Science also keeps me up at night. Often it is because endless questions about who we are and our Universe. In some cases, it is also incredibly frustrating, not because you don’t know the answer to something (that in itself is quite agitating) but because of its misuse. People appear on television everyday and proclaim some “scientific study” or a “scientific fact,” that are in fact wrong. No one ever steps in to tell them they are wrong because none of them understand the complex scientific or pseudo-scientific terms they use. No one dares contradict them as they will just pull out more pseudo-scientific jargon to try and prove their point. They can assign anything to those words, as most people do not know what they mean. This comes from scientific illiteracy. That is why politicians can proclaim falsehoods to a cheering crowd of 4000 people, none the wiser. This is why science is important, and why it is vital to understand it and question it.

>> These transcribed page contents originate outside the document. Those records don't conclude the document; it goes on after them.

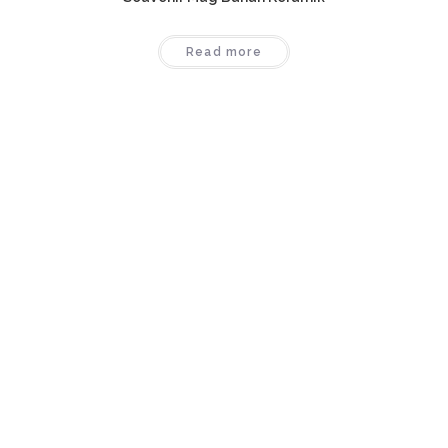
Read more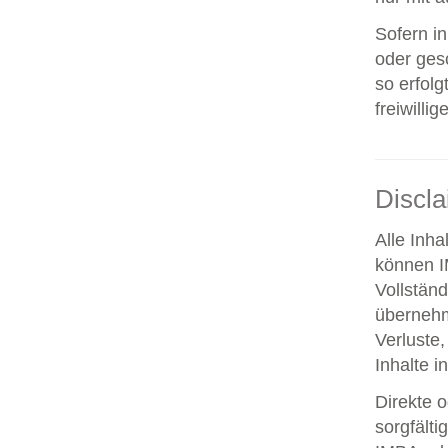
Sofern i
oder ges
so erfolg
freiwillig
Discl
Alle Inha
können IM
Vollstän
übernehm
Verluste,
Inhalte i
Direkte o
sorgfält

Scientific illiteracy means people take ideas and concepts given to them without thinking twice or seeking to understand. After all, the point at which great civilizations end is when everything becomes about “bread and circuses,” an expression coined by a Roman poet describing the state of a failing Rome. Harry Truman believed that in order to make America strong, you had to make it smart. And the dumbing of the world will bring about its downfall.
Not only does science enlighten and explain, but it also carries along a thought process. It isn’t cynical, but it makes you question the validity of things that seem to have no basis. The widespread misunderstanding of science, however, will be the collapse of our current society and civilization. That is not why I love it though, I love it for it’s ability to explain things that are beyond our grasp, things our brain cannot wrap itself around, that we have managed to explain with a method and a tool that we have created and perfected over our existence.